[TASK ITEM] Retype the whole listing, character for character.

[Opening EXCERPTED RECORDS section]

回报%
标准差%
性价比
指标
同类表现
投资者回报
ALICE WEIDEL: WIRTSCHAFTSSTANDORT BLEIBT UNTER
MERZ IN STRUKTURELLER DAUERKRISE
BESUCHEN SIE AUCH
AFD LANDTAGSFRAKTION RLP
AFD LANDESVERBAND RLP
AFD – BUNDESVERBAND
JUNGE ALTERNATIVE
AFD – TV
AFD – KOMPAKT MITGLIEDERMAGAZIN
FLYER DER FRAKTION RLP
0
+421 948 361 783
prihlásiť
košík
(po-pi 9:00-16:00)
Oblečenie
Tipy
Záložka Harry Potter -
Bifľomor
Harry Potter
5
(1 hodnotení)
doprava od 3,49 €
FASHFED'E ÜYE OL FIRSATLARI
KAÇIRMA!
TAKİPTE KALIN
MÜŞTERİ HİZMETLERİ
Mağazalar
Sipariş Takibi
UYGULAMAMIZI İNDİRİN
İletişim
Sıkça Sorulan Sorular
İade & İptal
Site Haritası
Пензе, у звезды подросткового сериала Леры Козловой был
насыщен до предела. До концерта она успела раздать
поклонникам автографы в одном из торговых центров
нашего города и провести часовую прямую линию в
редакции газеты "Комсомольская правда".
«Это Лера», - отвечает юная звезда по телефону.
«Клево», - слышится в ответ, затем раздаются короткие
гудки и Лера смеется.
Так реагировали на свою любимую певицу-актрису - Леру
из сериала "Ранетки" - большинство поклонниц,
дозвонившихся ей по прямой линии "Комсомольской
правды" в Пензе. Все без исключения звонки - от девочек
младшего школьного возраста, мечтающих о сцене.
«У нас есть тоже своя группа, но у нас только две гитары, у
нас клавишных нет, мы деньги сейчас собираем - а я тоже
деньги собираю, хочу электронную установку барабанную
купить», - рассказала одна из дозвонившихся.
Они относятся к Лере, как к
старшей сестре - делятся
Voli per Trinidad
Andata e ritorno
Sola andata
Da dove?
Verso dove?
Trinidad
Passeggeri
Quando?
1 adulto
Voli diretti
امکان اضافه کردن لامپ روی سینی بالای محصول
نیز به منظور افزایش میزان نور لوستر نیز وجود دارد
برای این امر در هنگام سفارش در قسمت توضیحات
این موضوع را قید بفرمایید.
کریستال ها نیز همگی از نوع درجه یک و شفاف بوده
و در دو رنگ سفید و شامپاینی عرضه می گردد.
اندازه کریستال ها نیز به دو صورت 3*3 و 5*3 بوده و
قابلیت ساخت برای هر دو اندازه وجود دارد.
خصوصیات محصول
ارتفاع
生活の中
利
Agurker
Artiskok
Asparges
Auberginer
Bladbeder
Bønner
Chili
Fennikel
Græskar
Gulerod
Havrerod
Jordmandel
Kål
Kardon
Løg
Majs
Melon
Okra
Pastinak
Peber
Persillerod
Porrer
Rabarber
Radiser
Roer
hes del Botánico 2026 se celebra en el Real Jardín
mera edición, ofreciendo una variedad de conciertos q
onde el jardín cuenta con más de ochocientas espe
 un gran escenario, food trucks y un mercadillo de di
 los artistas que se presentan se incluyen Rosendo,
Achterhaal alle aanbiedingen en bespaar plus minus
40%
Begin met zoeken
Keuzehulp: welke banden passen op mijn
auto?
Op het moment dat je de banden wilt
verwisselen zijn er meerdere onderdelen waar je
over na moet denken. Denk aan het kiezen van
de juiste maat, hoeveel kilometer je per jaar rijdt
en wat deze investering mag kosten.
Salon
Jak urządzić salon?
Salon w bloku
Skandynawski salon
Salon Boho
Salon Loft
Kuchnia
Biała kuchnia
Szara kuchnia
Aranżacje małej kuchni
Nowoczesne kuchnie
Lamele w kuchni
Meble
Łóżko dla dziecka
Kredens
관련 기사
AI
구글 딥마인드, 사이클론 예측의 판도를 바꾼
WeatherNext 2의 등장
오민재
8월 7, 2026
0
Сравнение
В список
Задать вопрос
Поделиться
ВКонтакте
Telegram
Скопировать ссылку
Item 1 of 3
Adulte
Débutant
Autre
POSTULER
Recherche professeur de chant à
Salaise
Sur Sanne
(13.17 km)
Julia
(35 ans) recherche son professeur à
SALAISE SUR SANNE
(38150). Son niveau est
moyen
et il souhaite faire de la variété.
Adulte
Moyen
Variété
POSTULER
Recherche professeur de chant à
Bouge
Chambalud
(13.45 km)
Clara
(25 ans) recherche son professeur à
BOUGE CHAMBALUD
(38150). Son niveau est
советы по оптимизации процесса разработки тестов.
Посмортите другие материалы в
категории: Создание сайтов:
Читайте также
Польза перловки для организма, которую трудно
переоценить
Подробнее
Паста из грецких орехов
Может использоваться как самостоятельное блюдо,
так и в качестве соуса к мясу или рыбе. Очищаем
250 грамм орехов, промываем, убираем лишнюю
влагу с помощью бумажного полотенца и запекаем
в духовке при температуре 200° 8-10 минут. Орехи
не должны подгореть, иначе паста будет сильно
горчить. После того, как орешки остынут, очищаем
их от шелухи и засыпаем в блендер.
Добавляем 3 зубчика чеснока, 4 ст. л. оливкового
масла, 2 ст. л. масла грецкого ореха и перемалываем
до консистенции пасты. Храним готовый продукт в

[Closing EXCERPTED RECORDS section]

[TASK RESPONSE]
回报%
标准差%
性价比
指标
同类表现
投资者回报
ALICE WEIDEL: WIRTSCHAFTSSTANDORT BLEIBT UNTER
MERZ IN STRUKTURELLER DAUERKRISE
BESUCHEN SIE AUCH
AFD LANDTAGSFRAKTION RLP
AFD LANDESVERBAND RLP
AFD – BUNDESVERBAND
JUNGE ALTERNATIVE
AFD – TV
AFD – KOMPAKT MITGLIEDERMAGAZIN
FLYER DER FRAKTION RLP
0
+421 948 361 783
prihlásiť
košík
(po-pi 9:00-16:00)
Oblečenie
Tipy
Záložka Harry Potter -
Bifľomor
Harry Potter
5
(1 hodnotení)
doprava od 3,49 €
FASHFED'E ÜYE OL FIRSATLARI
KAÇIRMA!
TAKİPTE KALIN
MÜŞTERİ HİZMETLERİ
Mağazalar
Sipariş Takibi
UYGULAMAMIZI İNDİRİN
İletişim
Sıkça Sorulan Sorular
İade & İptal
Site Haritası
Пензе, у звезды подросткового сериала Леры Козловой был
насыщен до предела. До концерта она успела раздать
поклонникам автографы в одном из торговых центров
нашего города и провести часовую прямую линию в
редакции газеты "Комсомольская правда".
«Это Лера», - отвечает юная звезда по телефону.
«Клево», - слышится в ответ, затем раздаются короткие
гудки и Лера смеется.
Так реагировали на свою любимую певицу-актрису - Леру
из сериала "Ранетки" - большинство поклонниц,
дозвонившихся ей по прямой линии "Комсомольской
правды" в Пензе. Все без исключения звонки - от девочек
младшего школьного возраста, мечтающих о сцене.
«У нас есть тоже своя группа, но у нас только две гитары, у
нас клавишных нет, мы деньги сейчас собираем - а я тоже
деньги собираю, хочу электронную установку барабанную
купить», - рассказала одна из дозвонившихся.
Они относятся к Лере, как к
старшей сестре - делятся
Voli per Trinidad
Andata e ritorno
Sola andata
Da dove?
Verso dove?
Trinidad
Passeggeri
Quando?
1 adulto
Voli diretti
امکان اضافه کردن لامپ روی سینی بالای محصول
نیز به منظور افزایش میزان نور لوستر نیز وجود دارد
برای این امر در هنگام سفارش در قسمت توضیحات
این موضوع را قید بفرمایید.
کریستال ها نیز همگی از نوع درجه یک و شفاف بوده
و در دو رنگ سفید و شامپاینی عرضه می گردد.
اندازه کریستال ها نیز به دو صورت 3*3 و 5*3 بوده و
قابلیت ساخت برای هر دو اندازه وجود دارد.
خصوصیات محصول
ارتفاع
生活の中
利
Agurker
Artiskok
Asparges
Auberginer
Bladbeder
Bønner
Chili
Fennikel
Græskar
Gulerod
Havrerod
Jordmandel
Kål
Kardon
Løg
Majs
Melon
Okra
Pastinak
Peber
Persillerod
Porrer
Rabarber
Radiser
Roer
hes del Botánico 2026 se celebra en el Real Jardín
mera edición, ofreciendo una variedad de conciertos q
onde el jardín cuenta con más de ochocientas espe
 un gran escenario, food trucks y un mercadillo de di
 los artistas que se presentan se incluyen Rosendo,
Achterhaal alle aanbiedingen en bespaar plus minus
40%
Begin met zoeken
Keuzehulp: welke banden passen op mijn
auto?
Op het moment dat je de banden wilt
verwisselen zijn er meerdere onderdelen waar je
over na moet denken. Denk aan het kiezen van
de juiste maat, hoeveel kilometer je per jaar rijdt
en wat deze investering mag kosten.
Salon
Jak urządzić salon?
Salon w bloku
Skandynawski salon
Salon Boho
Salon Loft
Kuchnia
Biała kuchnia
Szara kuchnia
Aranżacje małej kuchni
Nowoczesne kuchnie
Lamele w kuchni
Meble
Łóżko dla dziecka
Kredens
관련 기사
AI
구글 딥마인드, 사이클론 예측의 판도를 바꾼
WeatherNext 2의 등장
오민재
8월 7, 2026
0
Сравнение
В список
Задать вопрос
Поделиться
ВКонтакте
Telegram
Скопировать ссылку
Item 1 of 3
Adulte
Débutant
Autre
POSTULER
Recherche professeur de chant à
Salaise
Sur Sanne
(13.17 km)
Julia
(35 ans) recherche son professeur à
SALAISE SUR SANNE
(38150). Son niveau est
moyen
et il souhaite faire de la variété.
Adulte
Moyen
Variété
POSTULER
Recherche professeur de chant à
Bouge
Chambalud
(13.45 km)
Clara
(25 ans) recherche son professeur à
BOUGE CHAMBALUD
(38150). Son niveau est
советы по оптимизации процесса разработки тестов.
Посмортите другие материалы в
категории: Создание сайтов:
Читайте также
Польза перловки для организма, которую трудно
переоценить
Подробнее
Паста из грецких орехов
Может использоваться как самостоятельное блюдо,
так и в качестве соуса к мясу или рыбе. Очищаем
250 грамм орехов, промываем, убираем лишнюю
влагу с помощью бумажного полотенца и запекаем
в духовке при температуре 200° 8-10 минут. Орехи
не должны подгореть, иначе паста будет сильно
горчить. После того, как орешки остынут, очищаем
их от шелухи и засыпаем в блендер.
Добавляем 3 зубчика чеснока, 4 ст. л. оливкового
масла, 2 ст. л. масла грецкого ореха и перемалываем
до консистенции пасты. Храним готовый продукт в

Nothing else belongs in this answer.